The business case for wearing a gender lens – Kiran Dhanapala

A gender lens offers the benefits of diversity and inclusivity in sustainability initiatives, along with increased profits and resilience. Aspects of sustainability that benefit include issues related to access and affordability; diversity and inclusion; employee health, safety and wellbeing; fair labour practices; material sourcing; recruitment, development and retention; and supply chain management.

In banking, the gender specific impacts of financing can be significant. Effects on female workers could include workplace sexual harassment, insecure contracts, and chemicals affecting maternal and foetal health.

Moreover, financing projects in extractive industries or large infrastructure may affect women in communities through the loss of land rights or livelihoods, increased exposure to prostitution, STDs, HIV or AIDS, and so on.

Therefore, banks’ environmental and social management processes must adequately cover gender related risks and opportunities.

Several McKinsey & Company studies have identified a correlation between gender diversity in companies, and both profitability and value creation. Data from 2017 reveals that companies with more diverse executive teams are 21 percent more likely to outperform on profitability and 27 percent more likely to generate longer-term value creation. Conversely, companies with lower gender and other types of diversity are 29 percent less likely to achieve above average profitability.
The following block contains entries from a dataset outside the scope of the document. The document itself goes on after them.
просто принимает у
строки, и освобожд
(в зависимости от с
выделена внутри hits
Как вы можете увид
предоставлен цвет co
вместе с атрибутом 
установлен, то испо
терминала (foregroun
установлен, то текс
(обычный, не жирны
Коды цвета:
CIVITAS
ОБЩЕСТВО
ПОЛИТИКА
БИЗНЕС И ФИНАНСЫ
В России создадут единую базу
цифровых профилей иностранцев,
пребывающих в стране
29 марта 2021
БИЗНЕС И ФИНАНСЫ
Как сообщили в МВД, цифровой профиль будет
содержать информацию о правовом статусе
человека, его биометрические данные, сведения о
A gender lens entails more than counting women on management teams or boards of directors. It encompasses identifying and scaling up best practices to earn greater profits due to increased diversity.

Gender is one of several variables analysed by investors to glean a holistic picture of companies’ risks and opportunities. Furthermore, McKinsey reports that companies view inclusivity and diversity as a growth enabler and source of competitive advantages.
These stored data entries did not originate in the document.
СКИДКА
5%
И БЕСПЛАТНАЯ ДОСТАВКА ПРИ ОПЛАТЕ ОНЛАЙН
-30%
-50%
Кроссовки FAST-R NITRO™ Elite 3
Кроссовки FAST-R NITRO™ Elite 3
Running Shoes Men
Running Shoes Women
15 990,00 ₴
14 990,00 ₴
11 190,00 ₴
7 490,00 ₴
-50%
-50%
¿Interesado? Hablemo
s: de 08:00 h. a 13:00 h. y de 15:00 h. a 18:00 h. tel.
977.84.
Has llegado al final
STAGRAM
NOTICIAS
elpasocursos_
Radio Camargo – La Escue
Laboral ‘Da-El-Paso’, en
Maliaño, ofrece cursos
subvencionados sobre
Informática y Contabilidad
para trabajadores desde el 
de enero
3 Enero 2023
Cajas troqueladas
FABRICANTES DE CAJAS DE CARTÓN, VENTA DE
Sustainability helps businesses attract, engage and retain talent. Matching such strategies with the values of future employees is good for business.

People are displaying an increasing interest in sustainability – including gender diversity – in workplaces, supply chains, marketing and more. Given the increasing scarcity in labour markets, businesses are competing for qualified labour and these strategies offer competitive advantages.

At the board level or below, diversity introduces a richness of perspectives, resulting in improved decision making and enhanced profits. McKinsey Global Institute estimates that more women in the workforce could add as much as US$ 12 trillion to world GDP in 2025.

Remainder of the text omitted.